No alla scarcerazione di Riina

Salvatore Riina, lungi dall’avere mai dato segni di dissociazione dall’organizzazione criminale che egli ha capeggiato da decenni e lungi dall’avere mai offerto collaborazione alla giustizia, è addirittura ancora - come ha recentemente affermato in un’intervista rilasciata al Corriere della Sera il procuratore nazionale antimafia Franco Roberti, che per dimostrare la pericolosità del boss ha ricordato le pesanti minacce di morte fatte recentemente dal boss corleonese contro il sostituto procuratore palermitano Antonino Di Matteo, e che si è schierato contro la scarcerazione - il capo della efferata organizzazione criminale italiana, la Mafia siciliana, una piovra che già da decenni allunga i suoi tentacoli in gran parte del mondo e condiziona pesantemente la vita politica, economica e istituzionale italiana, quindi non è un detenuto qualsiasi, e proprio alla luce di ciò deve essere respinta ogni richiesta di sua scarcerazione per motivi di salute.
Inoltre, anche alla luce dell’ipotesi di una trattativa tra lo Stato e la Mafia di cui numerosi collaboratori di giustizia hanno parlato, la scarcerazione suonerebbe come un cedimento sospetto dello Stato e una dimostrazione di onnipotenza e di impunità che tale consorteria criminale potrebbe vantare davanti a tutti, per cui anche per tale motivo nessun segno di clemenza deve essere minimamente dato.
La questione della possibile scarcerazione del boss detenuto in condizione di massima sicurezza nel carcere di Bologna si è posta a seguito della sentenza n. 27776/2017 emanata il 22 marzo scorso dalla prima sezione penale della Cassazione, che per la prima volta ha accolto il ricorso del difensore di Totò Riina, che chiede il differimento della pena o, in subordine, la detenzione domiciliare per gravi motivi di salute dovuti all’età avanzata e alla salute malferma a causa di varie patologie, per cui ora il Tribunale di sorveglianza del capoluogo emiliano dovrà decidere sulla base della prescrizione dei giudici di legittimità, ossia "di considerare il complessivo stato morboso del detenuto e le sue condizioni generali di scadimento fisico ", tanto che la stessa Cassazione ha invitato il Tribunale bolognese a verificare e motivare adeguatamente "se lo stato di detenzione carceraria comporti una sofferenza ed un'afflizione di tale intensità " da oltrepassare la "legittima esecuzione di una pena ".

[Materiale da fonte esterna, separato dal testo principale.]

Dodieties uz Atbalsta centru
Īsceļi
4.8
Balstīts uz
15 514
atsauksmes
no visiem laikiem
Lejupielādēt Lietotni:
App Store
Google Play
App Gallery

Il Tribunale di sorveglianza di Bologna aveva già respinto una volta il ricorso del legale di Riina, in quanto non aveva ritenuto che vi fosse incompatibilità tra l'infermità fisica del boss con la detenzione in carcere, visto che le sue patologie venivano monitorate e quando necessario si era ricorso al ricovero nel reparto di sicurezza dell’ospedale di Parma.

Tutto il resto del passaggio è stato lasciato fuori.